基于RANS/LES混合方法的箱梁气动导纳函数研究

Aerodynamic admittance functions of box girders based on hybrid RANS/LES methods

为了研究RANS/LES(Reynolds-averaged navier-stokes/large eddy simulation)混合方法在桥梁非定常气动力的应用以及大积分尺度湍流中桥梁断面的气动导纳函数,首先选取3种典型的RANS/LES混合方法,即SBES(stress-blended eddy simulation)方法、SAS(scale-adaptive simulation)方法、WMLES(wall-modeled LES)方法,分别对3种方法的特点和适用性进行简要的概述,然后在均匀流中将其用于箱梁断面和分离式双箱梁断面气动力的计算,最后在提出的改进湍流合成方法基础上,实现了与实际桥位处积分尺度类似的大积分尺度湍流模拟,在此流场中识别了箱梁断面的气动导纳函数。数值计算结果表明,SBES方法适用于弱流动不稳定和强流动不稳定流场气动力的模拟,SAS方法仅适用于显著流动分离的断面,而WMLES方法对两种断面整体表现都较差。对于流线型箱梁断面,大积分尺度湍流场中识别的升力气动导纳在低频处大于Sears函数和小尺度湍流场中的结果,并显著大于节段模型风洞试验结果。在高频处大积分尺度湍流场的结果与小尺度湍流场以及风洞试验结果吻合较好。研究结果表明,将传统小尺度格栅湍流场风洞试验识别的气动导纳用于桥梁抖振分析时,会导致低频处的抖振力显著偏小。

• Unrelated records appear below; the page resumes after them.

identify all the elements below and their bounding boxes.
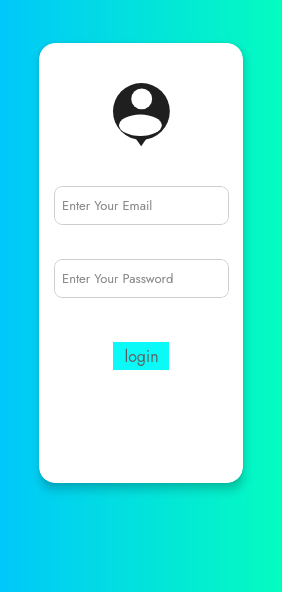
staticText: Enter Your Password [62,269,174,288]
staticText: Enter Your Email [62,196,153,215]
button[interactable]: Enter Your Password [54,259,229,298]
staticText: login [124,345,159,368]
other: Profile [113,83,170,147]
button[interactable]: login [113,342,169,370]
button[interactable]: Enter Your Email [54,186,229,225]
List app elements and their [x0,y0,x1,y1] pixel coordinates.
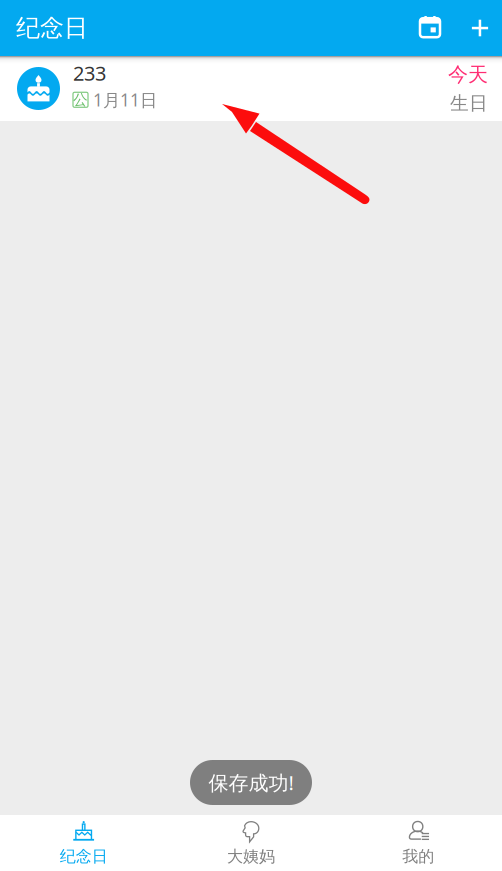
staticText: 今天 [448,62,488,87]
staticText: 我的 [402,847,434,866]
staticText: 纪念日 [16,13,88,43]
staticText: 233 [73,60,106,86]
button[interactable]: Calendar [404,0,458,56]
button[interactable]: 我的 [335,815,502,871]
button[interactable]: Add [458,0,502,56]
staticText: 公 [73,91,88,109]
button[interactable]: 纪念日 [0,815,167,871]
button[interactable]: 233 [0,56,502,121]
staticText: 纪念日 [60,847,108,866]
staticText: 生日 [450,92,488,115]
staticText: 保存成功! [208,769,294,796]
staticText: 大姨妈 [227,847,275,866]
staticText: 1月11日 [93,88,157,111]
button[interactable]: 大姨妈 [167,815,335,871]
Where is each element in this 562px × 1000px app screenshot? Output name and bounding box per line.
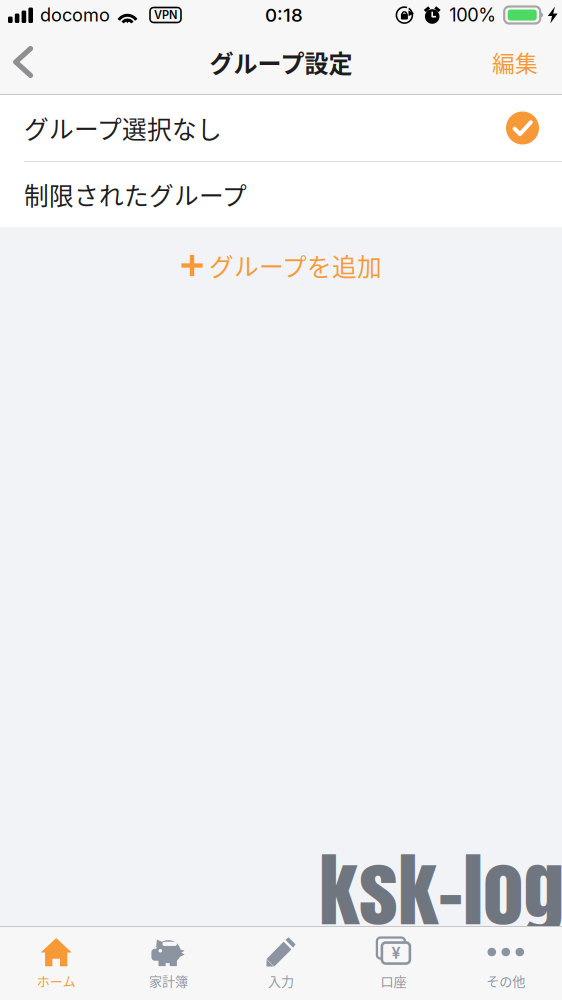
staticText: 家計簿 [149, 971, 188, 990]
staticText: 口座 [380, 971, 406, 990]
staticText: 0:18 [265, 4, 303, 26]
staticText: その他 [486, 971, 525, 990]
staticText: docomo [40, 4, 110, 26]
button[interactable]: ホーム [0, 927, 112, 1000]
staticText: ホーム [37, 971, 76, 990]
staticText: 編集 [492, 46, 538, 78]
button[interactable]: 家計簿 [112, 927, 225, 1000]
staticText: VPN [154, 8, 177, 22]
staticText: 入力 [268, 971, 294, 990]
button[interactable]: ¥ [337, 927, 450, 1000]
staticText: 100% [449, 4, 496, 26]
button[interactable]: 制限されたグループ [0, 162, 562, 227]
staticText: グループ設定 [210, 45, 352, 79]
button[interactable]: グループ選択なし [0, 95, 562, 161]
button[interactable]: グループを追加 [0, 227, 562, 304]
staticText: ¥ [391, 943, 400, 963]
button[interactable]: 編集 [468, 30, 562, 94]
button[interactable]: 戻る [0, 30, 46, 94]
staticText: グループ選択なし [24, 110, 222, 146]
button[interactable]: その他 [450, 927, 562, 1000]
staticText: 制限されたグループ [24, 177, 247, 212]
staticText: グループを追加 [209, 248, 382, 283]
staticText: ksk-log [319, 829, 562, 951]
button[interactable]: 入力 [225, 927, 337, 1000]
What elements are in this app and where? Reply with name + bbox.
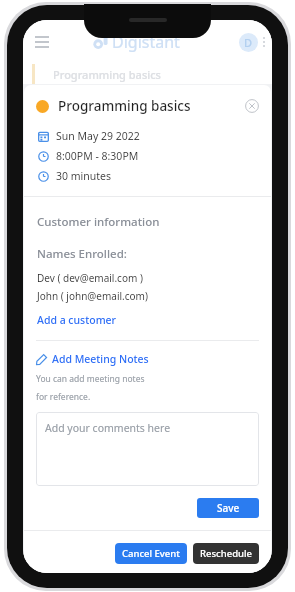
staticText: Reschedule (200, 547, 253, 560)
staticText: Customer information (37, 214, 160, 230)
button[interactable]: Add Meeting Notes (36, 352, 149, 366)
button[interactable]: Add your comments here (36, 412, 259, 486)
staticText: Digistant (112, 31, 180, 53)
staticText: John ( john@email.com) (37, 289, 148, 303)
staticText: Add Meeting Notes (52, 352, 149, 366)
button[interactable]: Cancel Event (115, 543, 187, 564)
staticText: Add a customer (37, 313, 117, 327)
staticText: Cancel Event (122, 547, 180, 560)
staticText: 30 minutes (56, 169, 111, 183)
staticText: You can add meeting notes (36, 373, 145, 385)
staticText: D (244, 35, 253, 50)
staticText: for reference. (36, 391, 91, 403)
staticText: Add your comments here (45, 421, 171, 435)
staticText: Programming basics (53, 67, 161, 82)
button[interactable]: More options (261, 35, 267, 49)
button[interactable]: Profile (239, 33, 258, 52)
staticText: Sun May 29 2022 (56, 129, 140, 143)
staticText: Names Enrolled: (37, 246, 127, 262)
button[interactable]: Reschedule (193, 543, 259, 564)
staticText: Programming basics (58, 97, 191, 115)
staticText: 8:00PM - 8:30PM (56, 149, 139, 163)
button[interactable]: Add a customer (37, 312, 117, 328)
button[interactable]: Save (197, 498, 259, 518)
button[interactable]: Close (245, 99, 259, 113)
button[interactable]: Menu (32, 33, 52, 51)
staticText: Dev ( dev@email.com ) (37, 271, 143, 285)
staticText: Save (217, 501, 240, 515)
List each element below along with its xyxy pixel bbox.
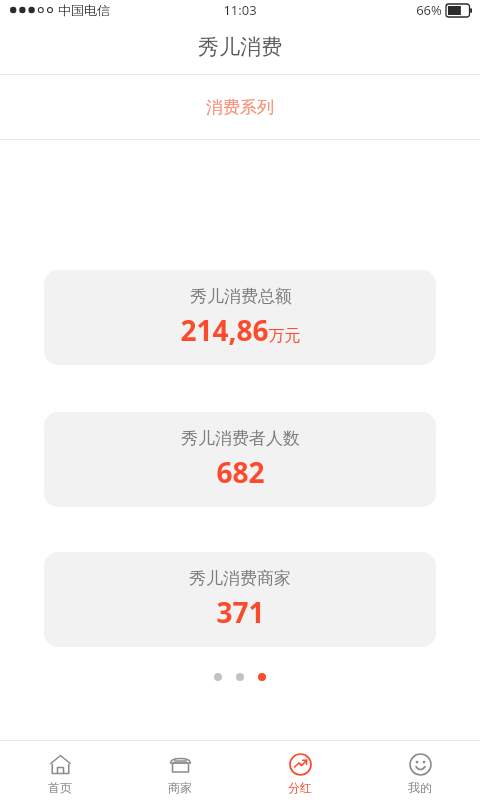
button[interactable]: 秀儿消费总额 — [44, 270, 436, 365]
button[interactable]: 分红 — [240, 746, 360, 795]
staticText: 秀儿消费 — [198, 34, 282, 60]
staticText: 商家 — [168, 780, 192, 795]
button[interactable]: 商家 — [120, 746, 240, 795]
button[interactable]: 秀儿消费者人数 — [44, 412, 436, 507]
button[interactable]: 消费系列 — [0, 75, 480, 139]
staticText: 首页 — [48, 780, 72, 795]
staticText: 214,86万元 — [180, 311, 301, 349]
button[interactable]: 我的 — [360, 746, 480, 795]
staticText: 中国电信 — [58, 2, 110, 18]
button[interactable]: 首页 — [0, 746, 120, 795]
button[interactable]: 秀儿消费商家 — [44, 552, 436, 647]
staticText: 682 — [216, 453, 265, 491]
staticText: 我的 — [408, 780, 432, 795]
staticText: 66% — [416, 1, 442, 19]
staticText: 秀儿消费商家 — [189, 568, 291, 589]
staticText: 分红 — [288, 780, 312, 795]
staticText: 11:03 — [223, 1, 257, 19]
staticText: 371 — [216, 593, 265, 631]
staticText: 秀儿消费总额 — [190, 286, 292, 307]
staticText: 消费系列 — [206, 97, 274, 118]
staticText: 秀儿消费者人数 — [181, 428, 300, 449]
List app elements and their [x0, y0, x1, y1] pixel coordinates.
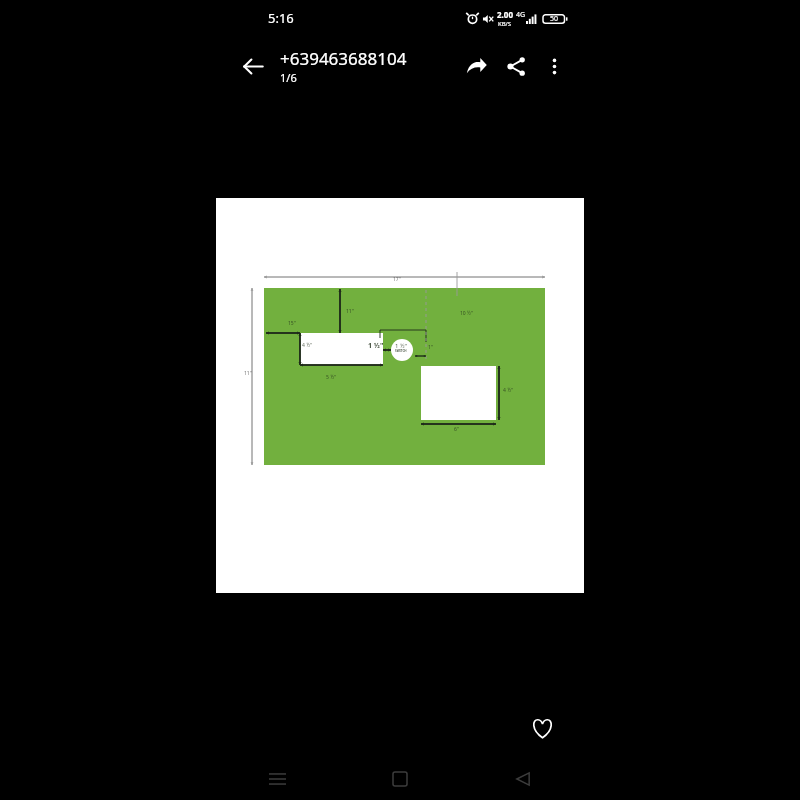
- staticText: 15": [288, 320, 296, 327]
- button[interactable]: Back: [234, 47, 272, 85]
- button[interactable]: Favorite: [520, 706, 564, 750]
- staticText: 5 ½": [326, 374, 337, 381]
- staticText: 1/6: [280, 70, 297, 85]
- staticText: KB/S: [498, 20, 512, 28]
- staticText: 11": [346, 308, 354, 315]
- staticText: 11": [244, 370, 252, 377]
- staticText: 1": [428, 344, 433, 351]
- staticText: 2.00: [497, 9, 513, 20]
- button[interactable]: Back: [461, 758, 584, 800]
- staticText: +639463688104: [280, 47, 407, 70]
- staticText: 1 ½": [395, 342, 408, 350]
- staticText: 17": [393, 276, 401, 283]
- staticText: SWITCH: [395, 349, 407, 353]
- staticText: 5:16: [268, 9, 294, 27]
- button[interactable]: Home: [338, 758, 461, 800]
- button[interactable]: Share: [496, 46, 536, 86]
- staticText: 4 ½": [302, 342, 313, 349]
- staticText: 1 ½": [368, 341, 384, 351]
- staticText: 4 ½": [503, 387, 514, 394]
- staticText: 50: [550, 14, 559, 24]
- staticText: 6": [454, 426, 459, 433]
- button[interactable]: Forward: [456, 46, 496, 86]
- button[interactable]: Recent apps: [216, 758, 338, 800]
- staticText: 4G: [516, 10, 526, 20]
- button[interactable]: More options: [536, 48, 572, 84]
- staticText: 10 ½": [460, 310, 473, 317]
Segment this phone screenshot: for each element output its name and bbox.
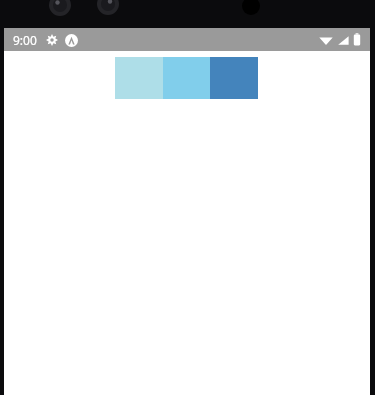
staticText: 9:00 [13,32,37,48]
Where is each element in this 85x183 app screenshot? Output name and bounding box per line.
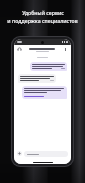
button[interactable]: Профиль поддержки <box>17 47 22 52</box>
button[interactable] <box>24 151 68 157</box>
button[interactable] <box>18 74 56 83</box>
button[interactable] <box>30 62 67 71</box>
button[interactable]: Меню <box>63 47 68 52</box>
staticText: и поддержка специалистов <box>7 17 78 24</box>
staticText: Удобный сервис <box>22 9 64 16</box>
button[interactable]: Прикрепить файл <box>17 151 22 156</box>
button[interactable] <box>22 86 67 99</box>
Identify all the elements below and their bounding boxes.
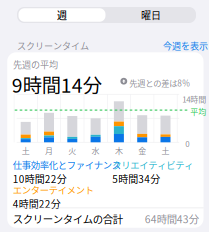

In order to study the applicability of the hybrid RANS/LES(Reynolds-averaged navier-stokes/large eddy simulation)method in unsteady aerodynamic force analysis and the aerodynamic admittance functions of bridge sections in large-scale turbulent flow field,three typical hybrid RANS/LES methods,namely SBES(stress-blended eddy simulation),SAS(scale-adaptive simulation)and WMLES(wall-modeled LES),were briefly summarized.Then they were used in the simulation of aerodynamic forces of a streamlined box-girder section and a twin-box girder section in uniform flow.Finally,based on an improved turbulence synthesis method,a large-scale turbulent flow similar to that at the actual bridge site was synthesized,and the aerodynamic admittance functions of the box-girder section were identified.The numerical results show that the SBES method is suitable for the simulation of aerodynamic forces in weak unstable flow and strong unstable flow field.The SAS method is only suitable for the section with significant flow separation.The WMLES method has poor performance for both sections.For the streamlined box-girder section,the lift aerodynamic admittances at low frequency identified in the large-scale turbulent flow field is larger than the results identified in the small-scale turbulent flow field by the Sears function,and are also significantly larger than the wind tunnel test results of the segmental model.At high frequency,the results in the large-scale turbulent flow field are in good agreement with the results in the small-scale turbulent flow field and in the wind tunnel tests.The results show that when the aerodynamic admittances identified in the traditional small-scale grid generated turbulent flow field are used for bridge buffeting analyses,the buffeting forces at low frequency will be significantly undervalued.